Poetry reading at Oliver’s

Wednesday 9 June saw the 3rd ‘Days of Roses at Oliver’s Music Bar’ poetry event, which ended up being one of those somewhat quirky, chaotic evenings where, in some cases, people who were supposed to show up didn’t, and at least one gap needed filling — which meant, lucky me for living in the neighbourhood — I got to fly home and grab some poems to do an impromptu reading.

This was incredibly helpful because I read some completely new, raw material and it gave me a good feeling for the direction it might go.
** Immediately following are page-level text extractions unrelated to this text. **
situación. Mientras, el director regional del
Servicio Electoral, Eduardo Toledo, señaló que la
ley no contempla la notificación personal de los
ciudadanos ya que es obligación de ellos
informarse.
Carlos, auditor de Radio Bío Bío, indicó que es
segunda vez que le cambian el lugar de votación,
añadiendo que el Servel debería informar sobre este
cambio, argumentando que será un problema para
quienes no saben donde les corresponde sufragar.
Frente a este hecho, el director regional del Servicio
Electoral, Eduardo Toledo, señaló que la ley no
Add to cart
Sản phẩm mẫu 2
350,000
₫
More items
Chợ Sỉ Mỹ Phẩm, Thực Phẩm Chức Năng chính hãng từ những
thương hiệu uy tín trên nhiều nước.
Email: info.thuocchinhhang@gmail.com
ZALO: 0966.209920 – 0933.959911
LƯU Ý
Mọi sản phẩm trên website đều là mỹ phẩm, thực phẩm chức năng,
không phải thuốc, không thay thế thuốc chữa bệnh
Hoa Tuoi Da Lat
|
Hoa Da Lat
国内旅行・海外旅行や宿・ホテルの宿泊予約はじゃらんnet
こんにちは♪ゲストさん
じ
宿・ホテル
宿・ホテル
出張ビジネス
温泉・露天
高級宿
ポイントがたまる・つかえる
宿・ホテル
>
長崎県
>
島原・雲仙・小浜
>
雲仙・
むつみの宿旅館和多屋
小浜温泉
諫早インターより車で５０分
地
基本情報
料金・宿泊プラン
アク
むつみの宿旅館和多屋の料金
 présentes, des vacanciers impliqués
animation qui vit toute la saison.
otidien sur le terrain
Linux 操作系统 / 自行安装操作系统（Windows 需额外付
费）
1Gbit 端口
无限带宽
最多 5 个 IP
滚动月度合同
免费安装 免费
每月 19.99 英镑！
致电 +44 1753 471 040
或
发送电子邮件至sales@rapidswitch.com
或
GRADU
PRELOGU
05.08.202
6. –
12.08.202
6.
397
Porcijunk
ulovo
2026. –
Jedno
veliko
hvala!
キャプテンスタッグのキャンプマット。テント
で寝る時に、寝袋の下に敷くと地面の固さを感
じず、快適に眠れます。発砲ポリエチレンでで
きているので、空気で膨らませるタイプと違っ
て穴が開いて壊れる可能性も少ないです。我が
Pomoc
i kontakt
Creative interpretation by Kat Austen.

The official line-up for the evening, which made for a varied and very entertaining time, were Todd Swift, Jon Stone, and Luke Heeley. Christopher Horton ran this and the previous two Olivers/Roses events, which had great turnouts. He’ll be co-hosting Days of Roses readings at The Book Club in Shoreditch with Declan Ryan.

Also, happily, I met Kat Austen, a polymath indeed — it was her New Scientist review I posted last time, and this time I’m posting her cool artwork which she made while I was reading my poems. She incorporates major imagery from my poem ‘An Ambivalence of Ladybirds,’ as well as imagery from the Human Genre Project’s ‘Jargon,’ and some of my new work on life modelling.
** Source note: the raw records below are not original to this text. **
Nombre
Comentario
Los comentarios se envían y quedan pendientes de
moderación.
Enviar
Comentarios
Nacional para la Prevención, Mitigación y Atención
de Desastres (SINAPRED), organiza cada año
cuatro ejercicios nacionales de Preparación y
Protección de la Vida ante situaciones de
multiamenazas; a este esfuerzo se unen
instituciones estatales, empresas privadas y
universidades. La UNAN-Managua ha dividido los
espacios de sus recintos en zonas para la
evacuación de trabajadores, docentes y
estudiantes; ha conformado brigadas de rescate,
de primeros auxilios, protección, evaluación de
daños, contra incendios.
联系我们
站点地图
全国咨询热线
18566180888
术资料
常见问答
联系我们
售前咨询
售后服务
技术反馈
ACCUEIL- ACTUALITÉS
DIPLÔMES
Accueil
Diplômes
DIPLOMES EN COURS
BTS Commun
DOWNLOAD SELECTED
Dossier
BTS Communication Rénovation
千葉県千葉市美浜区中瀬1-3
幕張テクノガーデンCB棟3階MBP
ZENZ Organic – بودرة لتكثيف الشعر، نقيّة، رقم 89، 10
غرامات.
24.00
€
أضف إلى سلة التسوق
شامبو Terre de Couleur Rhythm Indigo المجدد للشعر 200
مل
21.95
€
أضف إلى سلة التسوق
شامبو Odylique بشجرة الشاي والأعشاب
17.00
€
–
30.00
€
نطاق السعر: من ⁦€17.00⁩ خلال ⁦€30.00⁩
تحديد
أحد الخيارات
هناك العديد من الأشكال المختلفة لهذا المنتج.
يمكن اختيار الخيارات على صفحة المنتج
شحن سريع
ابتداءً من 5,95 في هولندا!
Kat is going to be the resident artist for the Shoreditch Days of Roses events, so keep an eye out. You should also check out her website. Thanks, Kat, for sharing your drawing!

Quacks & Cures at the Wellcome

Friday 4 June saw a bustling event at the Wellcome including top-hats, trumpets, leeches and liquorice. ‘Quacks and Cures’ proved an entertaining and efficacious evening of enlivening anecdotes and phrenological facts.

Kat Austen has a review up at New Scientist which I highly recommend. Whilst she mentions the panel of doctors who humorously gave medical advice from their ‘respective centuries,’ as well as the panel discussion on medicine today and films of old public health announcements, I must mention the live leeches and information about how they are used even today in — surprise — cosmetic surgery!

The evening began with an excellent talk by Dr. Richard Barnett about the lost spas and healing wells of London. Hope may Spring Eternal, but I was mostly grateful that now is not then, and we are not (at least, we think,) consuming at least a portion of our own waste in the water we drink.

Richard’s talk drew from his book ‘Medical London,’ a recent favourite of mine, and a book meant not only to be read with delight but to be used as a treasure-hunter’s map for those interested in the history of medicine as it pertains to our multi-faceted city. The Medical London website has a smattering of videos describing certain walks discussed in the book: the book is a gorgeous boxed set including essays, a gazetteer, and map-pamphlets of walks so you can guide yourself through the history of our ‘Sick City.’ Medical London could not be a more perfect read for those interested in history, medicine, and/or London.

Questions on Genre

Thanks, Summer, for pointing out this really interesting interview with Lee Gutkind on Creative Nonfiction. It is a healthy reminder of how many challenges the genre has gone through to earn a respected place, especially in academia. Though I think there is a good point in that readers have been reading creative nonfiction anyway, it just may not have been going by that name. I tend to think of it as ‘good, true stories,’ or maybe ‘travel writing,’ or ‘nature writing…’ genres blur quickly.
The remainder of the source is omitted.